Sebastien Duyck, advogado do Centro de Direito Ambiental Internacional, afirmou que a importância do caso não está na decisão em si ou no valor das indenizações pedidas, mas no precedente que ele pode criar.
“Se conseguirmos usar a lei sobre responsabilidade civil para dizer que qualquer companhia de combustíveis fósseis que tenha contribuído significativamente para as mudanças climáticas pode ser responsabilizada pelos custos relacionados ao clima proporcionalmente às suas emissões, isso poderia abrir a porta para muitos casos semelhantes no mundo todo”, afirmou.

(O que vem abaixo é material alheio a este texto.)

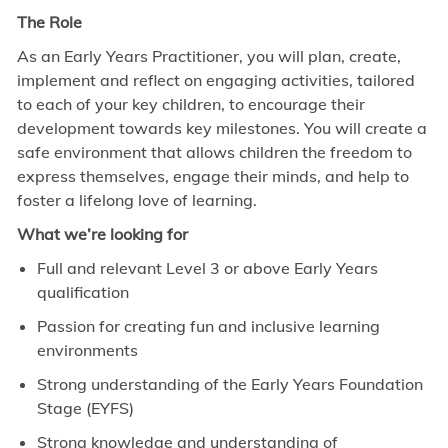
The Role
As an Early Years Practitioner, you will plan, create,
implement and reflect on engaging activities, tailored
to each of your key children, to encourage their
development towards key milestones. You will create a
safe environment that allows children the freedom to
express themselves, engage their minds, and help to
foster a lifelong love of learning.
What we’re looking for
Full and relevant Level 3 or above Early Years
qualification
Passion for creating fun and inclusive learning
environments
Strong understanding of the Early Years Foundation
Stage (EYFS)
Strong knowledge and understanding of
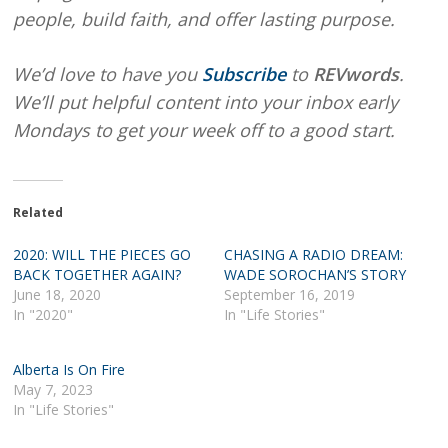
people, build faith, and offer lasting purpose.
We’d love to have you
Subscribe
to
REVwords
.
We’ll put helpful content into your inbox early
Mondays to get your week off to a good start.
Related
2020: WILL THE PIECES GO
CHASING A RADIO DREAM:
BACK TOGETHER AGAIN?
WADE SOROCHAN’S STORY
June 18, 2020
September 16, 2019
In "2020"
In "Life Stories"
Alberta Is On Fire
May 7, 2023
In "Life Stories"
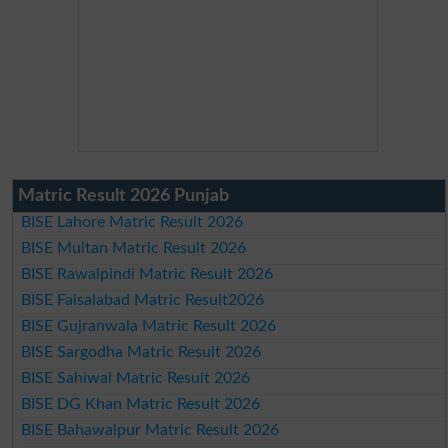
Matric Result 2026 Punjab
BISE Lahore Matric Result 2026
BISE Multan Matric Result 2026
BISE Rawalpindi Matric Result 2026
BISE Faisalabad Matric Result2026
BISE Gujranwala Matric Result 2026
BISE Sargodha Matric Result 2026
BISE Sahiwal Matric Result 2026
BISE DG Khan Matric Result 2026
BISE Bahawalpur Matric Result 2026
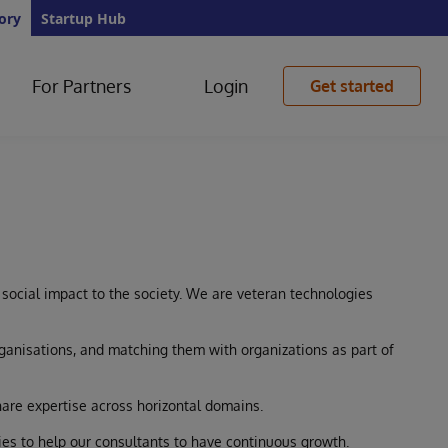
ory
Startup Hub
For Partners
Login
Get started
 social impact to the society. We are veteran technologies
rganisations, and matching them with organizations as part of
hare expertise across horizontal domains.
es to help our consultants to have continuous growth.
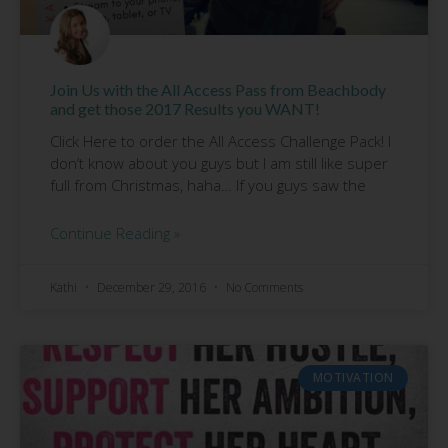
Join Us with the All Access Pass from Beachbody
and get those 2017 Results you WANT!
Click Here to order the All Access Challenge Pack! I
don’t know about you guys but I am still like super
full from Christmas, haha… If you guys saw the
Continue Reading »
Kathi
December 29, 2016
No Comments
MOTIVATION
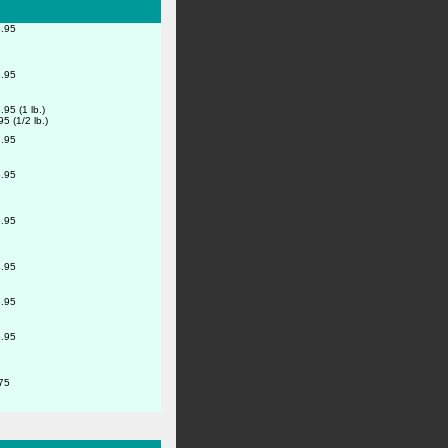
.95
.95
.95 (1 lb.)
95 (1/2 lb.)
.95
.95
.95
.95
.95
.95
75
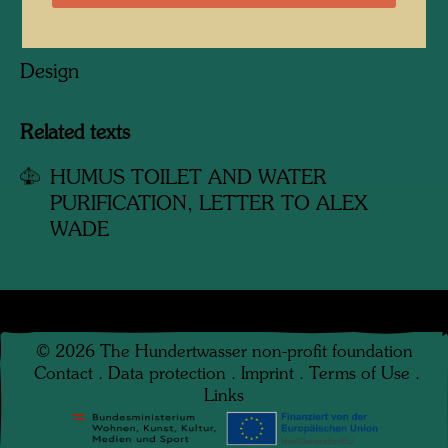
Design
Related texts
HUMUS TOILET AND WATER
PURIFICATION, LETTER TO ALEX
WADE
©
2026
The Hundertwasser non-profit foundation
Contact
.
Data protection
.
Imprint
.
Terms of Use
.
Links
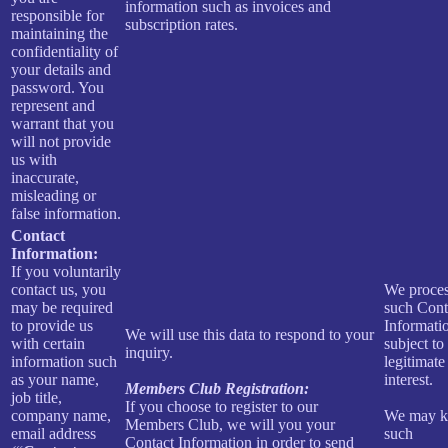
information such as invoices and
responsible for
subscription rates.
maintaining the
confidentiality of
your details and
password. You
represent and
warrant that you
will not provide
us with
inaccurate,
misleading or
false information.
Contact
Information:
If you voluntarily
contact us, you
We proce
may be required
such Cont
to provide us
Informati
We will use this data to respond to your
with certain
subject to
inquiry.
information such
legitimate
as your name,
interest.
Members Club Registration:
job title,
If you choose to register to our
company name,
We may k
Members Club, we will you your
email address
such
Contact Information in order to send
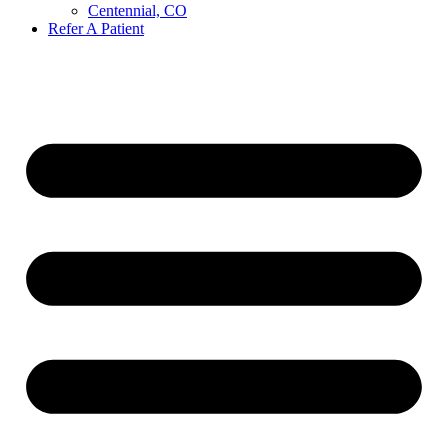
Centennial, CO
Refer A Patient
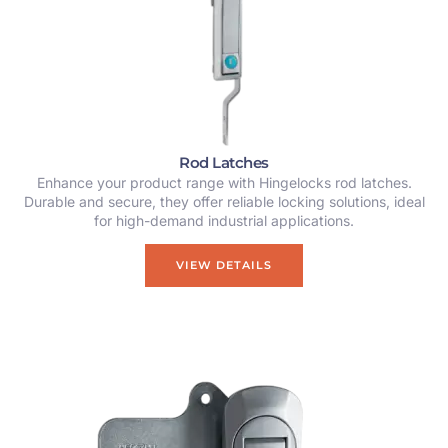
Rod Latches
Enhance your product range with Hingelocks rod latches.
Durable and secure, they offer reliable locking solutions, ideal
for high-demand industrial applications.
VIEW DETAILS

UM MARCO NA LUTA CONTRA AS MUDANÇAS CLIMÁTICAS
O caso pode ser “um divisor de águas”, segundo Murray Worthy, do Zero Carbon Analytics, um grupo de pesquisa sobre mudanças climáticas. “Este caso é crucial”, disse Worthy.
“Embora seja apenas um caso focado em uma pequena comunidade no Peru, as implicações são enormes. Os custos e danos das mudanças climáticas podem chegar a trilhões de dólares por ano. Se as empresas de combustíveis fósseis forem consideradas responsáveis por isso e precisarem pagar esses custos, isso mudaria completamente as finanças e a perspectiva de toda a indústria de combustíveis fósseis.”

A RWE é uma das maiores empresas de energia da Alemanha, historicamente reconhecida como grande produtora de eletricidade a partir de combustíveis fósseis. A empresa afirma que a ação judicial é legalmente inadmissível e que cria um precedente perigoso ao responsabilizar emissores individuais pelas mudanças climáticas globais.
“Na nossa visão, não há base legal para responsabilizar emissores individuais por fenômenos globais como as mudanças climáticas. Devido ao grande número de emissões globais de gases de efeito estufa provenientes de fontes naturais e humanas, assim como à complexidade do clima, não é possível, na nossa opinião, atribuir legalmente efeitos específicos das mudanças climáticas a um único emissor”, afirmou a empresa.
de todos os casos sobre mudança climática no mundo, este é o que chegou mais longe.
A RWE insiste que as soluções para o clima devem ser tratadas por meio de políticas estatais e internacionais, e não pelos tribunais. Independentemente do resultado final do caso, Walker-Crawford disse que é provável que o processo fortaleça a base legal para ações futuras.
“Já estamos começando a ver o impacto dos litígios climáticos nos mercados financeiros”, afirmou Walker-Crawford. “Pesquisas mostraram que, quando os casos climáticos contra empresas superam grandes obstáculos, isso afeta negativamente o valor das ações das empresas que foram processadas. Os investidores estão começando a perceber a grande responsabilidade financeira que os litígios climáticos podem representar.”
Lliuya, que também trabalha como guia de montanha para turistas, disse que iniciou o processo com pouca esperança. Dez anos depois, essa esperança só aumentou.